Full requirements for operating under the exmeptions can be found here for Alberta and Northwest Territories, and here for British Columbia and Yukon.

STG Logistics expands Canadian intermodal network

STG Logistics is expanding its intermodal network into and out of Vancouver, Calgary, Edmonton, Winnipeg, Moncton and Halifax – additions the company said complement its current Canadian services in the Toronto and Montreal markets.

STG last month acquired Best Dedicated, a Chicago-area-based carrier that added expedited, dry van, temperature control and flatbed OTR transportation solutions to complement its existing intermodal, drayage and facility-based containerized logistics services, including the nation’s largest network of container freight station and transload facilities. 

"We are excited to continue our intermodal growth by offering our best-in-class service to customers with Canadian opportunities," said Geoff Anderman, STG Logistics president and chief operating officer. "As the leading provider of Port-to-Door services for containerized goods, we feel that these new lanes enhance and strengthen our industry position."

STG Logistics will utilize its fleet of 15,000 GPS-equipped 53' intermodal containers and proprietary Rail Optimizer system to move shipments both intra-Canada and cross-border. Mexico routes will utilize the Falcon Premium and Eagle Premium services offered by the Union Pacific Railroad. Falcon Premium provides the fastest intermodal service between the Chicago and Detroit markets and the Mexican border, as well as the most direct rail route available between Canada and Mexico. 

[Related: Best Dedicated Solutions acquired by port-to-door logistics company]

C&K Trucking opens two new intermodal terminals

C&K Trucking, a nationwide intermodal trucking operation, announced this week the addition of two new terminal locations in Columbus, Ohio, and Kansas City, Kansas, to its growing nationwide network of locations.

"As our company continues to identify ways to grow our assets to serve our drayage customers, we have identified both these regions as areas for our strategic growth," said C&K Trucking President Sean McShane. "With these new locations in place, we strengthen our position in the Midwest region and offer our customers a convenient option with C&K Trucking."

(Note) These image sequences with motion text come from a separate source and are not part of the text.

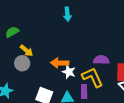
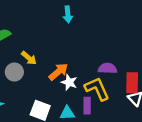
yellow arrow: (26, 51) -> (29, 58), moved
orange arrow: (60, 63) -> (58, 72), turned 138

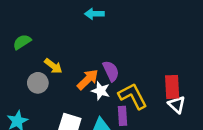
cyan arrow: (68, 14) -> (94, 14), turned 98
purple semicircle: (107, 68) -> (111, 71), moved, turned 66

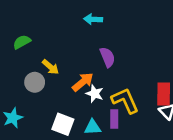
purple semicircle: (111, 71) -> (107, 57), moved

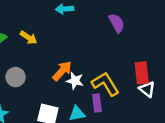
purple semicircle: (107, 57) -> (117, 23), moved
yellow arrow: (50, 67) -> (29, 38), moved

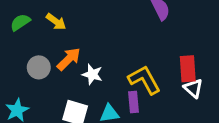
orange arrow: (62, 71) -> (69, 59), moved
white star: (75, 81) -> (92, 74), moved

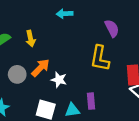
yellow arrow: (56, 22) -> (31, 39), turned 42
yellow L-shape: (144, 80) -> (100, 58), moved, turned -140

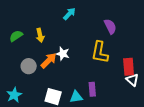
cyan arrow: (65, 14) -> (69, 14), turned 136
white star: (59, 80) -> (63, 54), moved

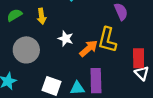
orange arrow: (49, 60) -> (89, 48), moved
gray circle: (29, 66) -> (26, 50), size x1.5
purple rectangle: (92, 89) -> (96, 81), size x1.5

C&K Trucking specializes in drayage management, or the movement of shipping containers from one mode of transportation, such as trains or shipping lines, to another, or to a distribution center, warehouse, or final destination. The new terminals offer C&K contractors a place to begin or end their intermodal transportation journey, as well as store or service customer shipping containers.

The C&K Trucking Columbus terminal is located at 4005 Fisher Road, and is headed by Gina England-Johnson, a transportation industry veteran with experience launching new terminals. The full-service terminal will include dispatch and intermodal transportation services. Plans are in place to add shipping container yard services in the future. The terminal will be an expected hub for cargo and containers traveling through Columbus via the Norfolk Southern and CSX rail providers.

The company’s new Kansas City terminal is located at 1705 Kansas Avenue, and is under the management of Tommy Brewer. Brewer has more than 20 years of experience in the local marketplace and an impressive track record in business development. The Kansas City terminal will offer the same services as Columbus, with the addition of container yard storage and related services, which are now available.